Edit (mai 2026) : la quatrième galère, révélée par un changement de cluster

Quelques semaines après, j’ai déplacé le cluster sur Hetzner avec Talos et Cilium. Migration de l’infra propre, Forgejo en place, tout vert. Premier push qui déclenche la CI :

Error: authenticating creds for "rg.fr-par.scw.cloud/z3k-tech":
pinging container registry rg.fr-par.scw.cloud:
Get "https://rg.fr-par.scw.cloud/v2/": net/http: TLS handshake timeout

Symptôme trompeur. Depuis le pod runner, curl https://rg.fr-par.scw.cloud/v2/ répond en 100 ms. Depuis le sidecar dind, idem. Même en spawn manuel d’un node:20-bookworm dans le dind, ça passait. Mais sous exécution réelle d’un job par act_runner : timeout systématique au TLS handshake.

Le piège tient à la manière dont act_runner isole les jobs. Pour chaque task il crée un docker network dédié (FORGEJO-ACTIONS-TASK-<id>) via docker network create. Sans flag explicite, ce network prend la valeur Docker par défaut : MTU 1500. Mes pods Cilium tournent en VXLAN avec MTU 1450. Les paquets de TLS Server Hello (Certificate, ~3-5 KiB) ont le bit DF positionné, dépassent 1450 quelque part dans la chaîne, et se font dropper silencieusement. Pas d’ICMP fragmentation-needed qui remonte au client, donc l’appli attend bêtement 10s puis timeout.

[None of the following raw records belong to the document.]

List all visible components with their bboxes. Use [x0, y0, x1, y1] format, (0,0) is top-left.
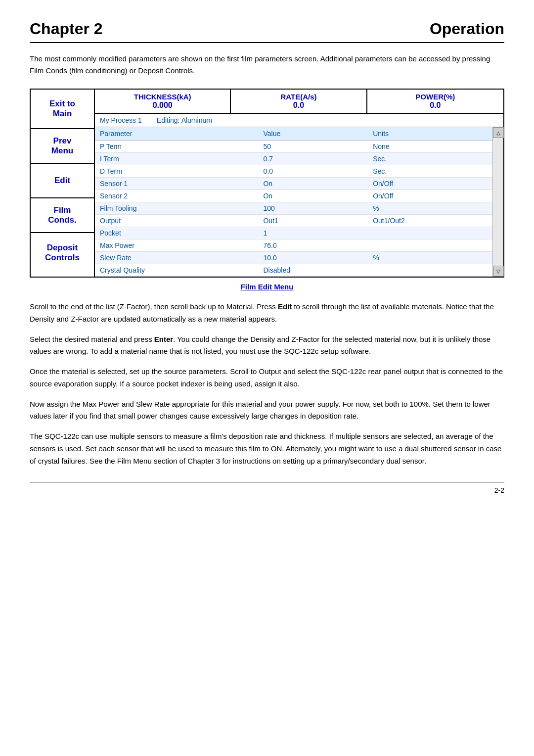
process-name: My Process 1 [100, 116, 142, 124]
body-paragraphs: Scroll to the end of the list (Z-Factor)… [30, 301, 504, 467]
param-cell: Slew Rate [95, 252, 258, 264]
table-row[interactable]: Max Power76.0 [95, 239, 492, 252]
table-row[interactable]: D Term0.0Sec. [95, 165, 492, 178]
param-cell: I Term [95, 153, 258, 165]
rate-label: RATE(A/s) [280, 93, 316, 101]
table-header-row: Parameter Value Units [95, 127, 492, 141]
table-row[interactable]: Slew Rate10.0% [95, 252, 492, 264]
chapter-label: Chapter 2 [30, 20, 103, 38]
value-cell: On [258, 190, 368, 202]
process-row: My Process 1 Editing: Aluminum [95, 114, 503, 127]
page-number: 2-2 [494, 486, 504, 494]
thickness-value: 0.000 [153, 101, 173, 110]
units-header: Units [368, 127, 492, 141]
rate-value: 0.0 [293, 101, 304, 110]
figure-caption: Film Edit Menu [30, 283, 504, 291]
param-cell: Pocket [95, 227, 258, 239]
thickness-metric: THICKNESS(kA) 0.000 [95, 90, 231, 113]
units-cell: On/Off [368, 190, 492, 202]
value-header: Value [258, 127, 368, 141]
table-row[interactable]: Sensor 2OnOn/Off [95, 190, 492, 202]
body-paragraph-5: The SQC-122c can use multiple sensors to… [30, 430, 504, 467]
param-cell: Sensor 1 [95, 178, 258, 190]
value-cell: 76.0 [258, 239, 368, 252]
units-cell [368, 264, 492, 277]
value-cell: 1 [258, 227, 368, 239]
param-cell: Output [95, 215, 258, 227]
sidebar: Exit to Main Prev Menu Edit Film Conds. … [31, 90, 95, 277]
table-area: Parameter Value Units P Term50NoneI Term… [95, 127, 503, 277]
parameters-table: Parameter Value Units P Term50NoneI Term… [95, 127, 492, 277]
units-cell: % [368, 202, 492, 215]
power-value: 0.0 [430, 101, 441, 110]
param-cell: Crystal Quality [95, 264, 258, 277]
power-label: POWER(%) [415, 93, 455, 101]
rate-metric: RATE(A/s) 0.0 [231, 90, 367, 113]
value-cell: 50 [258, 141, 368, 153]
units-cell: On/Off [368, 178, 492, 190]
editing-label: Editing: Aluminum [157, 116, 212, 124]
param-cell: Sensor 2 [95, 190, 258, 202]
power-metric: POWER(%) 0.0 [367, 90, 503, 113]
main-content: THICKNESS(kA) 0.000 RATE(A/s) 0.0 POWER(… [95, 90, 503, 277]
scrollbar: △ ▽ [492, 127, 503, 277]
units-cell: % [368, 252, 492, 264]
units-cell [368, 239, 492, 252]
table-row[interactable]: Sensor 1OnOn/Off [95, 178, 492, 190]
value-cell: Disabled [258, 264, 368, 277]
metrics-row: THICKNESS(kA) 0.000 RATE(A/s) 0.0 POWER(… [95, 90, 503, 114]
units-cell: Sec. [368, 165, 492, 178]
value-cell: 0.0 [258, 165, 368, 178]
body-paragraph-3: Once the material is selected, set up th… [30, 366, 504, 390]
value-cell: Out1 [258, 215, 368, 227]
param-header: Parameter [95, 127, 258, 141]
table-row[interactable]: Pocket1 [95, 227, 492, 239]
page-header: Chapter 2 Operation [30, 20, 504, 43]
body-paragraph-2: Select the desired material and press En… [30, 333, 504, 358]
thickness-label: THICKNESS(kA) [134, 93, 191, 101]
operation-label: Operation [430, 20, 504, 38]
screen-ui: Exit to Main Prev Menu Edit Film Conds. … [30, 89, 504, 278]
value-cell: 10.0 [258, 252, 368, 264]
table-row[interactable]: Crystal QualityDisabled [95, 264, 492, 277]
body-paragraph-4: Now assign the Max Power and Slew Rate a… [30, 398, 504, 423]
body-paragraph-1: Scroll to the end of the list (Z-Factor)… [30, 301, 504, 326]
film-conds-button[interactable]: Film Conds. [31, 198, 94, 233]
table-row[interactable]: Film Tooling100% [95, 202, 492, 215]
value-cell: 0.7 [258, 153, 368, 165]
intro-paragraph: The most commonly modified parameters ar… [30, 53, 504, 77]
page-footer: 2-2 [30, 482, 504, 494]
units-cell [368, 227, 492, 239]
table-row[interactable]: I Term0.7Sec. [95, 153, 492, 165]
scroll-up-arrow[interactable]: △ [493, 127, 504, 138]
scroll-down-arrow[interactable]: ▽ [493, 266, 504, 277]
table-row[interactable]: P Term50None [95, 141, 492, 153]
value-cell: On [258, 178, 368, 190]
table-row[interactable]: OutputOut1Out1/Out2 [95, 215, 492, 227]
units-cell: None [368, 141, 492, 153]
deposit-controls-button[interactable]: Deposit Controls [31, 233, 94, 273]
units-cell: Sec. [368, 153, 492, 165]
param-cell: D Term [95, 165, 258, 178]
value-cell: 100 [258, 202, 368, 215]
units-cell: Out1/Out2 [368, 215, 492, 227]
param-cell: P Term [95, 141, 258, 153]
exit-to-main-button[interactable]: Exit to Main [31, 90, 94, 129]
edit-button[interactable]: Edit [31, 164, 94, 198]
prev-menu-button[interactable]: Prev Menu [31, 129, 94, 164]
param-cell: Film Tooling [95, 202, 258, 215]
param-cell: Max Power [95, 239, 258, 252]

Et donc tout ce qui sortait du cluster vers une registry externe (Scaleway, Docker Hub) s’effondrait dès que la handshake TLS dépassait quelques centaines d’octets — c’est-à-dire toujours.

Le fix tient en une ligne dans /etc/runner/config.yaml du runner :

container:
  privileged: true
  docker_host: tcp://localhost:2375
  network: bridge

Avec network: bridge, act_runner réutilise le bridge par défaut au lieu d’en créer un par job. Ce bridge-là hérite du --mtu=1450 qu’on a passé au dockerd dans le dind. Les containers de job y sont attachés, MTU correct, TLS s’ouvre normalement.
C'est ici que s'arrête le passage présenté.